Aim of the exercise =>
Give the number of lines containing "Teig" in this listing, with no other words.

Given data =>

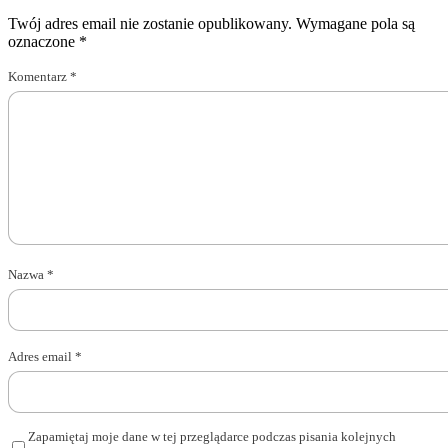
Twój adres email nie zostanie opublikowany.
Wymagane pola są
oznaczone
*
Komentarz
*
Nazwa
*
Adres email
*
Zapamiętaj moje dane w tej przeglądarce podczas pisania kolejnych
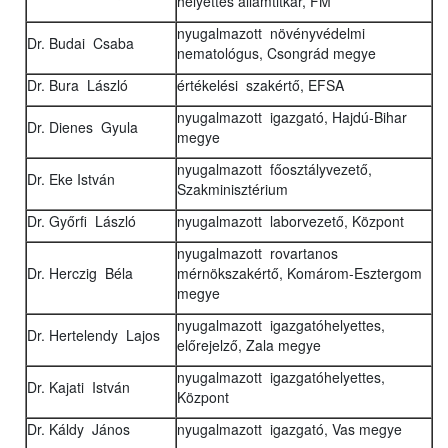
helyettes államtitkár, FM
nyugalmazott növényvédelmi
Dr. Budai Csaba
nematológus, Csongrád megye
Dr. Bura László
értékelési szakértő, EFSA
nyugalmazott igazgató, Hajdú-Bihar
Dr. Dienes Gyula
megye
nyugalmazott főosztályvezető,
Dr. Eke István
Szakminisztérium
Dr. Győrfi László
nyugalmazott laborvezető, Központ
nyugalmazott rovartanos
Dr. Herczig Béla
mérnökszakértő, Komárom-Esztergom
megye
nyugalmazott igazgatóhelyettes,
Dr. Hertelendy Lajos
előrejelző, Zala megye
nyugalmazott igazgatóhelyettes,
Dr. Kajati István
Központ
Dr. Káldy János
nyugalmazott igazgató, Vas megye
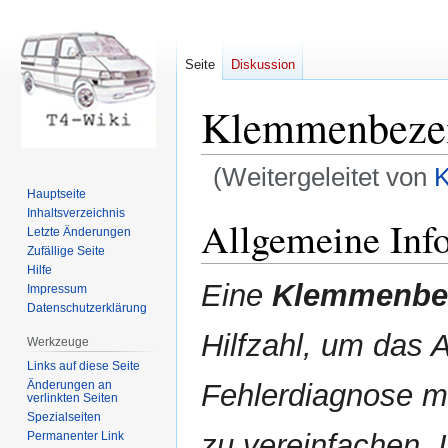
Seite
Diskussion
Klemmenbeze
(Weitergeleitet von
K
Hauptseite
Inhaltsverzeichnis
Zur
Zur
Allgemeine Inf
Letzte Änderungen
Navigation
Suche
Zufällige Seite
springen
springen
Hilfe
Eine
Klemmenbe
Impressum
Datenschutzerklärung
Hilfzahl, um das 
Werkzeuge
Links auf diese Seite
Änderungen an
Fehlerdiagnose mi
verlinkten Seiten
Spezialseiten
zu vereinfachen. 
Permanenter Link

--

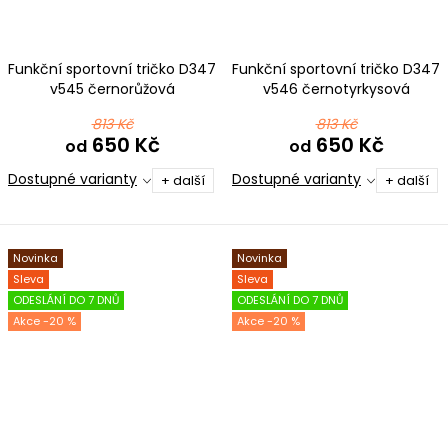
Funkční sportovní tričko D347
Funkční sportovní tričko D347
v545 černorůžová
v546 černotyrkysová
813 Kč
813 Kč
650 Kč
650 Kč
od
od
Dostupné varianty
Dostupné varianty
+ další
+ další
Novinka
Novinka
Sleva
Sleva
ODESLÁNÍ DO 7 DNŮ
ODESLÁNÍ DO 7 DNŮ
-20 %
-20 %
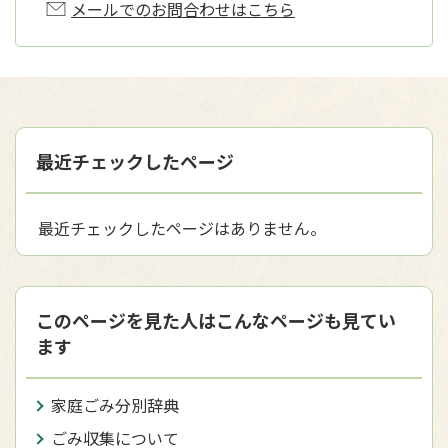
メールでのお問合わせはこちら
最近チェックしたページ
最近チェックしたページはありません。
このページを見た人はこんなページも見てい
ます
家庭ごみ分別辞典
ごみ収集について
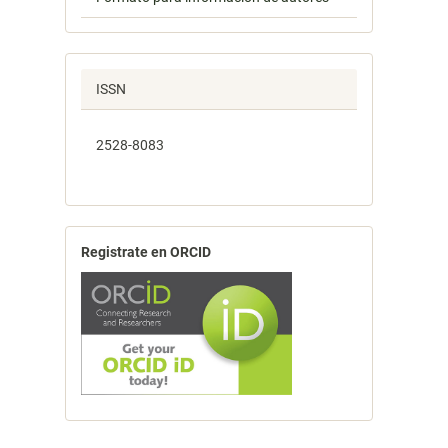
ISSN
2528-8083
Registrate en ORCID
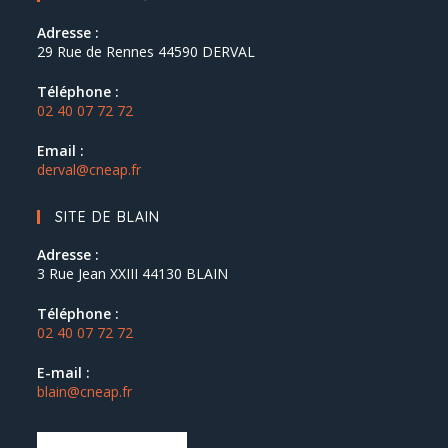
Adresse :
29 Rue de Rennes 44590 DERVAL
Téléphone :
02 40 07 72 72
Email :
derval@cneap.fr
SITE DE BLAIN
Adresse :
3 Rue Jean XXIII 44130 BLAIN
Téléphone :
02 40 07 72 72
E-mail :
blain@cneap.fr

---

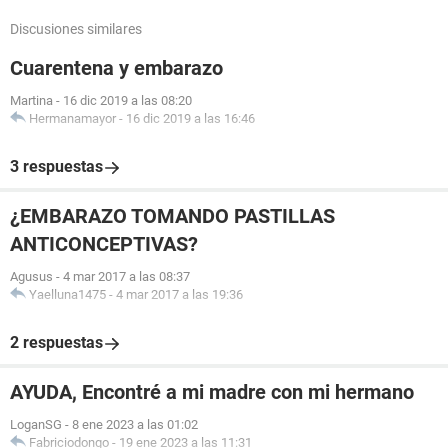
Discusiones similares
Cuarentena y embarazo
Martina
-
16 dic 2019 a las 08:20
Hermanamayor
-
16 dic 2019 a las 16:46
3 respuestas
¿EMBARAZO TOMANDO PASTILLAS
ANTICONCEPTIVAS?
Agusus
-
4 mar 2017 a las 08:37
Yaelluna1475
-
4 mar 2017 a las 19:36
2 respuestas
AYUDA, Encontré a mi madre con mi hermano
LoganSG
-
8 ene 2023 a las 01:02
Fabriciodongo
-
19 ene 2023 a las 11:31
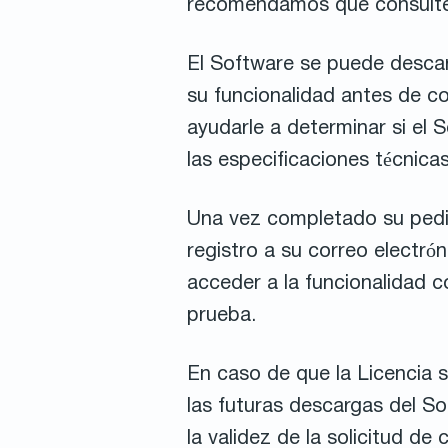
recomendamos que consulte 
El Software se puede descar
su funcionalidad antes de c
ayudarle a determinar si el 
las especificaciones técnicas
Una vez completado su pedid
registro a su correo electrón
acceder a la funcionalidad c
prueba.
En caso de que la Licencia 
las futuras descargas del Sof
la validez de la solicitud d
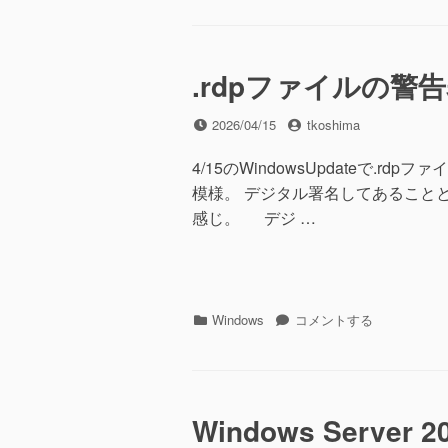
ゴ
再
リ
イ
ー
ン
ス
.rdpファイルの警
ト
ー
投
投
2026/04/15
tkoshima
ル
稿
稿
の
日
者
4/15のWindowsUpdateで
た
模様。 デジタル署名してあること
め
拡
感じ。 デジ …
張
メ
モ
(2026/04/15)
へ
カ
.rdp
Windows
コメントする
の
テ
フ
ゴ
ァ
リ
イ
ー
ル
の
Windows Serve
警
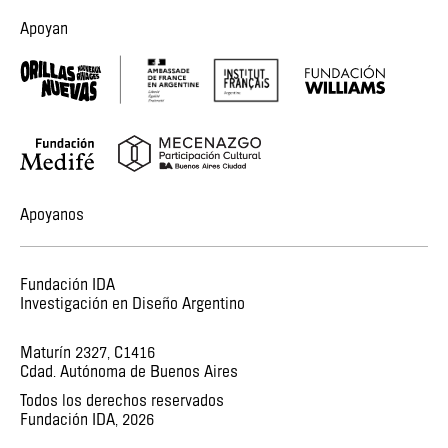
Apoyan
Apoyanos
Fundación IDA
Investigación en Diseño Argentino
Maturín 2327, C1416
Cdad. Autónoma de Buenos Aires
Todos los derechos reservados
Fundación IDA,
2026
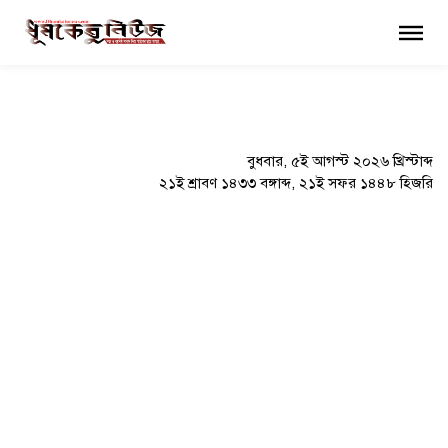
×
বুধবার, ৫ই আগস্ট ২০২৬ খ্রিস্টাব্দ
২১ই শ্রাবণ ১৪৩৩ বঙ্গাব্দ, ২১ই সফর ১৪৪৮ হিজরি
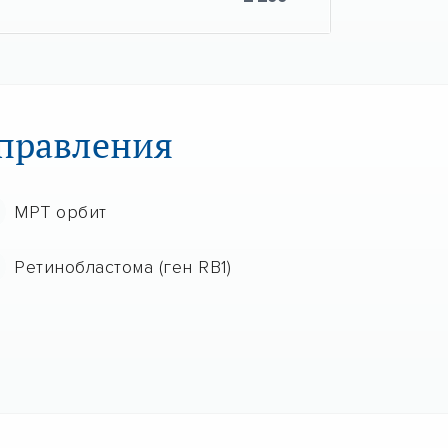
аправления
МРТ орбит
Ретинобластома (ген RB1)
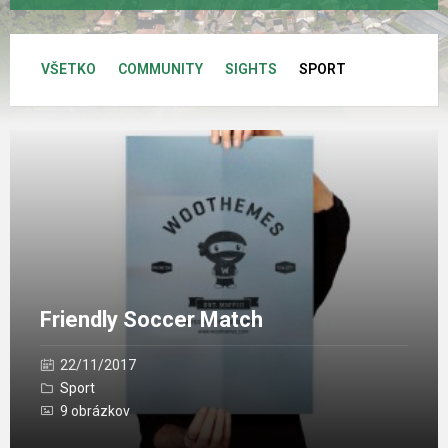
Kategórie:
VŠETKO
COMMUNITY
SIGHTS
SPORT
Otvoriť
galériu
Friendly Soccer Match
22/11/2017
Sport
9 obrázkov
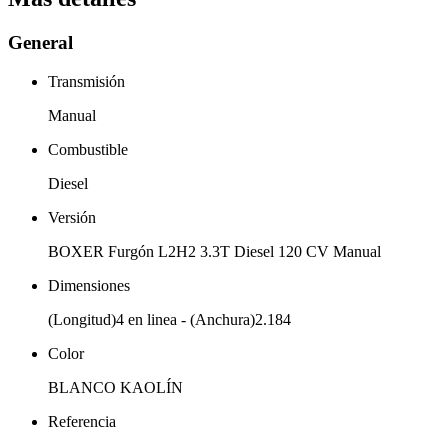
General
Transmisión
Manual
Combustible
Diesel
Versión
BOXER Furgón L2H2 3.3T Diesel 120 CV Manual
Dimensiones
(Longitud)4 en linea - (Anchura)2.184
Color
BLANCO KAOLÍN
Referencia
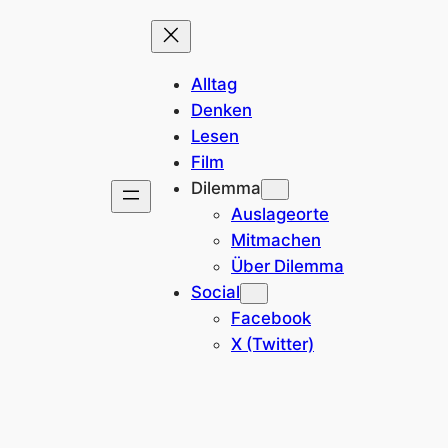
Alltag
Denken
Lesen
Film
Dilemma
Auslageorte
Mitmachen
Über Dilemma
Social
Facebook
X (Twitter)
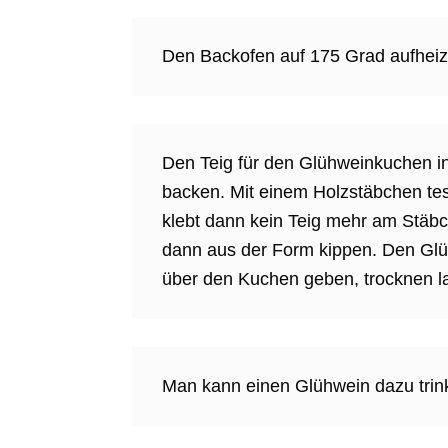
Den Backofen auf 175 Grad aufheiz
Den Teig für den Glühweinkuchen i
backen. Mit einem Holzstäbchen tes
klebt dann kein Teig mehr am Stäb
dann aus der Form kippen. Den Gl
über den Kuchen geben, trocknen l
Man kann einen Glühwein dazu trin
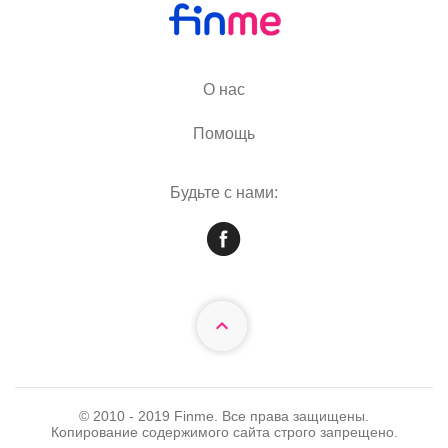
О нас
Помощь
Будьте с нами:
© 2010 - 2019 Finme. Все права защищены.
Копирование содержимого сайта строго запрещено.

Written response =>
2